REQUIRED ACTION: For the data below, retype word for word the lines from the one containing "Privacy Policy" through the one containing "Downers Grove, Illinois"; drop the pictures.

RECORD EXCERPTS:
== Segment start ==

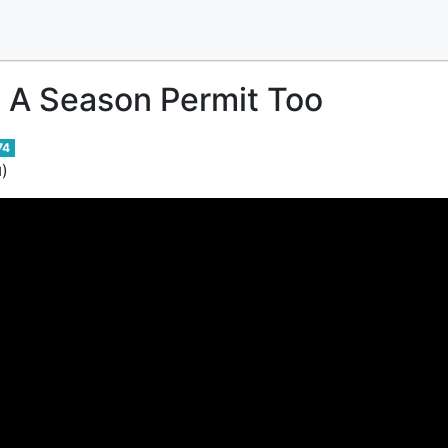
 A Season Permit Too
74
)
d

== Segment end ==
== Segment start ==

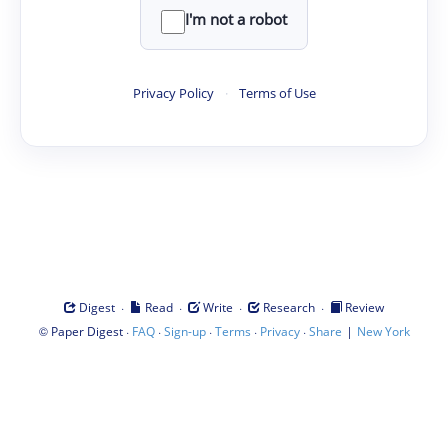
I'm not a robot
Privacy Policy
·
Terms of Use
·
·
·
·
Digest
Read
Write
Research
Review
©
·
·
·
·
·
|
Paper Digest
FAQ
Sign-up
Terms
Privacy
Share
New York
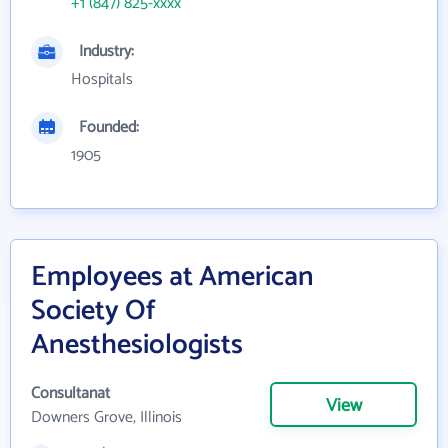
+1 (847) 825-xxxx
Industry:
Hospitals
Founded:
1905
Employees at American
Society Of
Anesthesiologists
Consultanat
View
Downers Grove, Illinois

== Segment end ==
== Segment start ==

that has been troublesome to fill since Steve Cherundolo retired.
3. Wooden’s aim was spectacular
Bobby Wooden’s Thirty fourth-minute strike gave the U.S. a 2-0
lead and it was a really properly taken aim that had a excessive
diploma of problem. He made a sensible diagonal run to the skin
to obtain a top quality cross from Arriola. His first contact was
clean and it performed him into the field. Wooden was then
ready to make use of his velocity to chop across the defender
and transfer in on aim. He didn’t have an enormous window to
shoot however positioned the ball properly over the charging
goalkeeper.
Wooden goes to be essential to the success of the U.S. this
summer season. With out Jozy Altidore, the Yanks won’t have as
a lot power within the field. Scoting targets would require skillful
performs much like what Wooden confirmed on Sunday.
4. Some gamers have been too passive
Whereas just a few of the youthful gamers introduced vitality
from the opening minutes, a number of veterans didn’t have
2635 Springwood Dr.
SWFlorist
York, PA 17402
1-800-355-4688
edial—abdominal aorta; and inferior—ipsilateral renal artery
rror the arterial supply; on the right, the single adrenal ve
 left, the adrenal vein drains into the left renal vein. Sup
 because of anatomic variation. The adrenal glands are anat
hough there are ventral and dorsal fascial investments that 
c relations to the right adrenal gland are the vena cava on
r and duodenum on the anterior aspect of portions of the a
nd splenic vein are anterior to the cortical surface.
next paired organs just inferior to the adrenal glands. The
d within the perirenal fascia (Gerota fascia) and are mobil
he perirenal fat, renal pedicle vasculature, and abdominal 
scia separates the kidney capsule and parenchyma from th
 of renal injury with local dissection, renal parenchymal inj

== Segment end ==

ANSWER SECTION:
Privacy Policy
·
Terms of Use
·
·
·
·
Digest
Read
Write
Research
Review
©
·
·
·
·
·
|
Paper Digest
FAQ
Sign-up
Terms
Privacy
Share
New York
+1 (847) 825-xxxx
Industry:
Hospitals
Founded:
1905
Employees at American
Society Of
Anesthesiologists
Consultanat
View
Downers Grove, Illinois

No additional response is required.